**TASK ITEM**
Each line of the data below that carries the word "ﾜｯﾁｮｲ" needs to be copied.

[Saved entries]

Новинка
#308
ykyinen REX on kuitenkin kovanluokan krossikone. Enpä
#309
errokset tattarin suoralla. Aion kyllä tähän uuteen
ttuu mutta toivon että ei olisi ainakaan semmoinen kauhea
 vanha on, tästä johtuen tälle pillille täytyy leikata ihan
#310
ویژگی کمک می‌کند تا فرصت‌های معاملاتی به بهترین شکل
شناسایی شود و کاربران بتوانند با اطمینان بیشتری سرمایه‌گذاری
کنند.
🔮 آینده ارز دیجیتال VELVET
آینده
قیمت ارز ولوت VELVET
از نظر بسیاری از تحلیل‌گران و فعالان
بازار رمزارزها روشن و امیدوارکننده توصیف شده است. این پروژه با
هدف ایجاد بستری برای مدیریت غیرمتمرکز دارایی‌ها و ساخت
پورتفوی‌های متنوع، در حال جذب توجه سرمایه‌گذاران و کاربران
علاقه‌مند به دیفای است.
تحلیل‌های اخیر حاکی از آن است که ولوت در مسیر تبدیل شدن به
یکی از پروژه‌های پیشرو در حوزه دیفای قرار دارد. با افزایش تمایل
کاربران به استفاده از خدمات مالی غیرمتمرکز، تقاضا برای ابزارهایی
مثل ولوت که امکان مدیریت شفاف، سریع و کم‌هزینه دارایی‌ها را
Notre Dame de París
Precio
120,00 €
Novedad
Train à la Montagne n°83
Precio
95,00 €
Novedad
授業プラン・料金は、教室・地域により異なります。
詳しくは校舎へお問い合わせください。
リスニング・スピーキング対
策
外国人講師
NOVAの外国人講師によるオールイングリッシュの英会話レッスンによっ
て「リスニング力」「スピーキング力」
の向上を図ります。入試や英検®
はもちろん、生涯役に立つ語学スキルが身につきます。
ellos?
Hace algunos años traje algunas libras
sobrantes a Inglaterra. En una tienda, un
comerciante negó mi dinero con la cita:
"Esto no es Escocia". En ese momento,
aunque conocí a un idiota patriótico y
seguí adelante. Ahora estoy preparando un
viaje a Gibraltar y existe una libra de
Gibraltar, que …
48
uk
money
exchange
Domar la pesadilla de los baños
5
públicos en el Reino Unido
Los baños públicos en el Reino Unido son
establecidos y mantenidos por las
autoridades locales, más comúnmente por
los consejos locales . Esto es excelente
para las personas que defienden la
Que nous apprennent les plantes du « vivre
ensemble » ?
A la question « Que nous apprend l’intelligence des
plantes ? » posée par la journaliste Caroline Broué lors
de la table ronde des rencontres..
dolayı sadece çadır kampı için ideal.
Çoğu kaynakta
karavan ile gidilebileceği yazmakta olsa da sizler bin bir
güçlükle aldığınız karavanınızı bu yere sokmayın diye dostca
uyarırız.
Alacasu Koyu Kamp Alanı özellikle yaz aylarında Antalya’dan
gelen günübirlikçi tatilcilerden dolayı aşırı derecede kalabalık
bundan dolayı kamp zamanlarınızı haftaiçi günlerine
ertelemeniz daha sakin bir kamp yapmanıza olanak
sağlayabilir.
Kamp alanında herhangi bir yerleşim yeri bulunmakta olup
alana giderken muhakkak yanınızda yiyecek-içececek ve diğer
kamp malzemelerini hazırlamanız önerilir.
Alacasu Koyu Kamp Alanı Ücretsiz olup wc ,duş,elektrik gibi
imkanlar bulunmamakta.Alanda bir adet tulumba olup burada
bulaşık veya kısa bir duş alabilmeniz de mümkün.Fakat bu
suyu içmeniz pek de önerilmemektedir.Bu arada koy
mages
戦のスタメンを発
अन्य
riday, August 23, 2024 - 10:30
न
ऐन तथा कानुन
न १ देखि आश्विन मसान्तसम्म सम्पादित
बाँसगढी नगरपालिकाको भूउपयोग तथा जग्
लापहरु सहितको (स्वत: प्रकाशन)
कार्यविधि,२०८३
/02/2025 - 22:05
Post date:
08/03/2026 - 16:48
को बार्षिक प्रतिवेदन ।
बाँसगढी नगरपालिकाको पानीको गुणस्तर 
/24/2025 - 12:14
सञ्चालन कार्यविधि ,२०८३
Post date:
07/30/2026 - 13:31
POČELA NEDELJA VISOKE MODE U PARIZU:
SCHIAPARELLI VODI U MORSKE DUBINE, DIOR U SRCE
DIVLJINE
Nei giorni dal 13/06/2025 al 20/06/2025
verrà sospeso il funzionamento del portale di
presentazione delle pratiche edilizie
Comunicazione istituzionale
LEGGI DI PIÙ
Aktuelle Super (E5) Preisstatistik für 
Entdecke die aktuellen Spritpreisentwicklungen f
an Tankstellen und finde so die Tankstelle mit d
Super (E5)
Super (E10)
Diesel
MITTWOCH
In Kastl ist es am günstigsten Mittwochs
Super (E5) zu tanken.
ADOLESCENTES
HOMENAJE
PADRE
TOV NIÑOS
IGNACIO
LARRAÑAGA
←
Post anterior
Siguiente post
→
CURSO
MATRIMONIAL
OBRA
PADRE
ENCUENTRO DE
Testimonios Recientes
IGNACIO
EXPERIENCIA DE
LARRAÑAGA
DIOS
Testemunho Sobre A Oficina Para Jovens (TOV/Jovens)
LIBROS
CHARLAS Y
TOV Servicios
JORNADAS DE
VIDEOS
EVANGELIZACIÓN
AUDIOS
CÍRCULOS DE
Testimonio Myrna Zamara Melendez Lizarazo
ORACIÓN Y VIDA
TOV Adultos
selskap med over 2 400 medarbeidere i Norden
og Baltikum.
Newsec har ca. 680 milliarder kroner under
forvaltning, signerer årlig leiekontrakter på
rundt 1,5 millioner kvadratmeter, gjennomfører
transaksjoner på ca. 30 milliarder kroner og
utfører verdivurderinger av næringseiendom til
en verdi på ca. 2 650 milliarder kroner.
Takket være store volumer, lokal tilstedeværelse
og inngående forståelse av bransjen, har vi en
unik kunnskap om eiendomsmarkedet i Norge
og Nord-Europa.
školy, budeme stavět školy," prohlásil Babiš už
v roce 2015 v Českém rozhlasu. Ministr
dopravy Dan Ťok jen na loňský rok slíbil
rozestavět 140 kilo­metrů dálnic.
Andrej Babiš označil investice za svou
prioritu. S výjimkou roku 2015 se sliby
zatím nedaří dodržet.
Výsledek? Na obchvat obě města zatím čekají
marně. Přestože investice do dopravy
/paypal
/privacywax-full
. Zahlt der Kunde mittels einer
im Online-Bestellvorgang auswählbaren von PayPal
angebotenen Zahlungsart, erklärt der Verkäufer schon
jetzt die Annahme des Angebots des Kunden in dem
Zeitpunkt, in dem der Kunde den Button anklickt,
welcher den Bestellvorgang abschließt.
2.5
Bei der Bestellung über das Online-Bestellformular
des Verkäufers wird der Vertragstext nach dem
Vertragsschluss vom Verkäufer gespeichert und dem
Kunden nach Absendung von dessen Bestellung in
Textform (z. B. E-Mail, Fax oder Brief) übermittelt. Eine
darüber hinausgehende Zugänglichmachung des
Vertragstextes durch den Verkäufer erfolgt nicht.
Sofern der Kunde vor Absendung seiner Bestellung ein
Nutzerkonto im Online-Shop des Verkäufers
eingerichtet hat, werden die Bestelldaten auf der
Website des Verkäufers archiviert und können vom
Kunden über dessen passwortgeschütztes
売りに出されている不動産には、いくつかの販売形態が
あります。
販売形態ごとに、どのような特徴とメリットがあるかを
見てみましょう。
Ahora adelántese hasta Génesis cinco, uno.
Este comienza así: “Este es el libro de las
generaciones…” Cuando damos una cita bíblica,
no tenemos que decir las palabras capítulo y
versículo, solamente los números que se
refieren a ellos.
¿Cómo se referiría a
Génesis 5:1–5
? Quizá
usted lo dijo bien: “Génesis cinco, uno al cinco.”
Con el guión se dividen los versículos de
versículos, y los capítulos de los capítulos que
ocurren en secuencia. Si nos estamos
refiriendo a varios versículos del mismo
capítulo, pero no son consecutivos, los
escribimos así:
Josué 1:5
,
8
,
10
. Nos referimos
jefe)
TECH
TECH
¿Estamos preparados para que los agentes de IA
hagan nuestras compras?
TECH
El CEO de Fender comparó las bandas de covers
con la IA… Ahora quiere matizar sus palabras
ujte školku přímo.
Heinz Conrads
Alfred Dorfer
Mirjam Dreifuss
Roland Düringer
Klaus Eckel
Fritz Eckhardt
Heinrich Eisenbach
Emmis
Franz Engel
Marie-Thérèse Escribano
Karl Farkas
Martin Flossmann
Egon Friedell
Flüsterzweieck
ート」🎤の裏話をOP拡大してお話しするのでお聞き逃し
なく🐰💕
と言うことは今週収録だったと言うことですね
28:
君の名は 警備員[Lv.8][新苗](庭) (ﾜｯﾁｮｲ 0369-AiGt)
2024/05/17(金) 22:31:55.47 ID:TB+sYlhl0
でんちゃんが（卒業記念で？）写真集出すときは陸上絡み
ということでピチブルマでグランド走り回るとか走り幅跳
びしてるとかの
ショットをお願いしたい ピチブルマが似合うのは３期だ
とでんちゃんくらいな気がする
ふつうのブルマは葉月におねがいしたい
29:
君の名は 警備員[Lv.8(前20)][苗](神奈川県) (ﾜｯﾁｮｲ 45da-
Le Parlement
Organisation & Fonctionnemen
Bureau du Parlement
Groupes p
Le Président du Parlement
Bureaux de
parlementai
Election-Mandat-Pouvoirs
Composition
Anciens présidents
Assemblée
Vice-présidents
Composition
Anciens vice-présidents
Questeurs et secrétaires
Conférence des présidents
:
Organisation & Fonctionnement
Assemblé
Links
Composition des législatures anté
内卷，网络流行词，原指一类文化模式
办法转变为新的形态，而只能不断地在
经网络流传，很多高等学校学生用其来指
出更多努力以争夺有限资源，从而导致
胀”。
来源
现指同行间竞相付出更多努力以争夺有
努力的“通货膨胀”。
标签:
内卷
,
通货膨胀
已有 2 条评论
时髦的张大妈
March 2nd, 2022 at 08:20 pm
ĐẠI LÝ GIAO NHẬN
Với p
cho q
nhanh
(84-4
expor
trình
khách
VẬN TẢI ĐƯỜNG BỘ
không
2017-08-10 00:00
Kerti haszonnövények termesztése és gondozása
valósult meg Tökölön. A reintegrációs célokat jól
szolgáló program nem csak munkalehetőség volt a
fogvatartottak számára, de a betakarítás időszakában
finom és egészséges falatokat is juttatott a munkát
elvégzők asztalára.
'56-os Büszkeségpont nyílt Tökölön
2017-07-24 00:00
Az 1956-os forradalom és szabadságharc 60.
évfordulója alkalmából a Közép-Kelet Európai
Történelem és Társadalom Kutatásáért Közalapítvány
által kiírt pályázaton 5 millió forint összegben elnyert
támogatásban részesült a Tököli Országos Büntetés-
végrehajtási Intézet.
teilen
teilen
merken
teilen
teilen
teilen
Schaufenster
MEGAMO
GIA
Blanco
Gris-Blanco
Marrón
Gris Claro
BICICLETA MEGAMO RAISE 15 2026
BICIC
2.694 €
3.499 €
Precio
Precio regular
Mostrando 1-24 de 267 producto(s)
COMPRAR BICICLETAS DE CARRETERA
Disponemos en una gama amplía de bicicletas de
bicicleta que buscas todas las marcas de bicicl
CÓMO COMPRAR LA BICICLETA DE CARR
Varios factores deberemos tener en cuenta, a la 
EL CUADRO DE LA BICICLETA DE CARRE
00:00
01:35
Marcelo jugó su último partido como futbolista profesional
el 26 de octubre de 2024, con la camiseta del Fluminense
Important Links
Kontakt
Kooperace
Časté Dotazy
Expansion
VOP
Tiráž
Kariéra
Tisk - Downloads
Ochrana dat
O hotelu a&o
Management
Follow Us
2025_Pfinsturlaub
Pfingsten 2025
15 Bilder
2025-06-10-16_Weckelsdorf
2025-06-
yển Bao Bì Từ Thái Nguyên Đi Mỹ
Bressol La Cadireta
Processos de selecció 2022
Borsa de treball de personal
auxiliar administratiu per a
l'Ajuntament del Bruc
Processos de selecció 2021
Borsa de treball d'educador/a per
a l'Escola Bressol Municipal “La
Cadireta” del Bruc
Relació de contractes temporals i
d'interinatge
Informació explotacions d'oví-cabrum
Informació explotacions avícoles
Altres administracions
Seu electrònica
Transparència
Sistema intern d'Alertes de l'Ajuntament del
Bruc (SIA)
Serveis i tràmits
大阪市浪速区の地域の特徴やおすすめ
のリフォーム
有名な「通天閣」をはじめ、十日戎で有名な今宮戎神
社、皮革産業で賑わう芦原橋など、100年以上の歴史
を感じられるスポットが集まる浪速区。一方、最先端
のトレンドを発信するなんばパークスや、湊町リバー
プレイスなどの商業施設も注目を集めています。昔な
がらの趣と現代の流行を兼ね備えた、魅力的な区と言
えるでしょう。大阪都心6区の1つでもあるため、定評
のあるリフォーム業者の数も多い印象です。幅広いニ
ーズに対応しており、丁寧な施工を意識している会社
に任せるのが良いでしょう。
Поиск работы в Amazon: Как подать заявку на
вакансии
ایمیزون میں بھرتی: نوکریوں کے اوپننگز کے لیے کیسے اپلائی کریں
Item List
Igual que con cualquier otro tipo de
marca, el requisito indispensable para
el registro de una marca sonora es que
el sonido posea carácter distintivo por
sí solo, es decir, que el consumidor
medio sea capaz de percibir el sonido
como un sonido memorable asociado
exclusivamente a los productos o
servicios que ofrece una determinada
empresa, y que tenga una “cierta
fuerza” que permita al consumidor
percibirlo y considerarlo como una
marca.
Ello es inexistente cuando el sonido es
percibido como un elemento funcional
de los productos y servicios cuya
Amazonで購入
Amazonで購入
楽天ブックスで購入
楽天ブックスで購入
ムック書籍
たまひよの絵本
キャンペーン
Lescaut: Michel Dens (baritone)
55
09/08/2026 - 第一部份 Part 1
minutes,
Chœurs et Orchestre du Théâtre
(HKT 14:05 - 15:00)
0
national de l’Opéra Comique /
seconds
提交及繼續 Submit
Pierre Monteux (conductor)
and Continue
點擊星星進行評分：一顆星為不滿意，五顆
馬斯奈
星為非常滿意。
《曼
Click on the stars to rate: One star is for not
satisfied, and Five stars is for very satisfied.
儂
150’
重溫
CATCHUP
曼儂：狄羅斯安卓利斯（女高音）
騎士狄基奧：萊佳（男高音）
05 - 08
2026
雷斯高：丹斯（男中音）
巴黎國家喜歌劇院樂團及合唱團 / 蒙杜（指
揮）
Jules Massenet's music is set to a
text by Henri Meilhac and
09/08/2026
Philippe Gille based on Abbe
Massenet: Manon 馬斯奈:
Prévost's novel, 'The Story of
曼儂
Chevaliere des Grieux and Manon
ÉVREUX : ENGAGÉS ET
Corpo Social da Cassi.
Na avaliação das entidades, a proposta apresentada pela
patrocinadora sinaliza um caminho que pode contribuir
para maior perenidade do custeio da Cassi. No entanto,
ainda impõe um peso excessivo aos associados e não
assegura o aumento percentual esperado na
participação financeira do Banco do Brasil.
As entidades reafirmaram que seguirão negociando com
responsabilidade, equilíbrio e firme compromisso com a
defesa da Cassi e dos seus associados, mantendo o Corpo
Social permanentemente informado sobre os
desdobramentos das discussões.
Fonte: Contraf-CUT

**EXERCISE RESPONSE**
君の名は 警備員[Lv.8][新苗](庭) (ﾜｯﾁｮｲ 0369-AiGt)
君の名は 警備員[Lv.8(前20)][苗](神奈川県) (ﾜｯﾁｮｲ 45da-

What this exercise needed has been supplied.